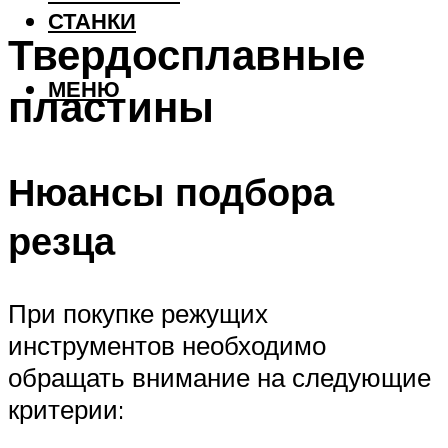
СТАНКИ
Твердосплавные
МЕНЮ
пластины
Нюансы подбора
резца
При покупке режущих
инструментов необходимо
обращать внимание на следующие
критерии:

** REQUIRED ACTION **
The records above should be returned exactly, with only their pictures held back.

** ANSWER BOX **
СТАНКИ
Твердосплавные
МЕНЮ
пластины
Нюансы подбора
резца
При покупке режущих
инструментов необходимо
обращать внимание на следующие
критерии:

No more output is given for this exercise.